Do you still have theses


----------



## Fishy_Addiction (May 3, 2013)

Still available.


----------



## Fishy_Addiction (May 3, 2013)

Bump will trade for 3 or 4 Otto's.


----------



## Fishy_Addiction (May 3, 2013)

Les bump. :3


----------



## KLS (Jan 21, 2013)

your message box is full. PM you but can't.


----------



## Fishy_Addiction (May 3, 2013)

$6... They are getting on my nerves. Or trade for 3 ottocinclus.


----------



## Sinchlid (Mar 23, 2013)

I'll take them, PM me your number.


----------



## bwoodmiles (Apr 26, 2015)

I will take them if sinchlid doesn't let me know by sending a message, thanks


----------



## Fishy_Addiction (May 3, 2013)

Sorry forgot to check the forum! xD


----------



## Fishy_Addiction (May 3, 2013)

Bump still available.


----------



## Fishy_Addiction (May 3, 2013)

$5 until May 22, 2015

First come first serve.


----------



## NGosal (Jun 9, 2014)

Pm sent !!!


----------



## Fishy_Addiction (May 3, 2013)

Bump bumpity.


----------



## Fishy_Addiction (May 3, 2013)

Still available. If not gone by the said date they are going to an LFS.


----------



## Fishy_Addiction (May 3, 2013)

Bump bump. Will keep them at $5 until I can actually get to the store.


----------



## Edward (May 16, 2015)

$5 for all 3?


----------



## Fishy_Addiction (May 3, 2013)

Yeah, over stocked for my comfort and they are irritating my OCD by up rooting my plants. I feel like an old lady complaining about kids trompsing through her garden. -.- lmao.
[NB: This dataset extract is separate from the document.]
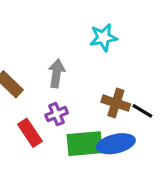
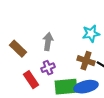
cyan star: (103, 37) -> (91, 34), moved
I paid $6.99 for the emerald alone. I'm so sad I have to let them all go at $5 but it is best imo.


----------



## KLS (Jan 21, 2013)

PM you for pick up today after work. Check message box.


----------



## Fishy_Addiction (May 3, 2013)

Sorry, they got sold ten minutes ago.

Thank you very much clownloachlover. Enjoy sir.


----------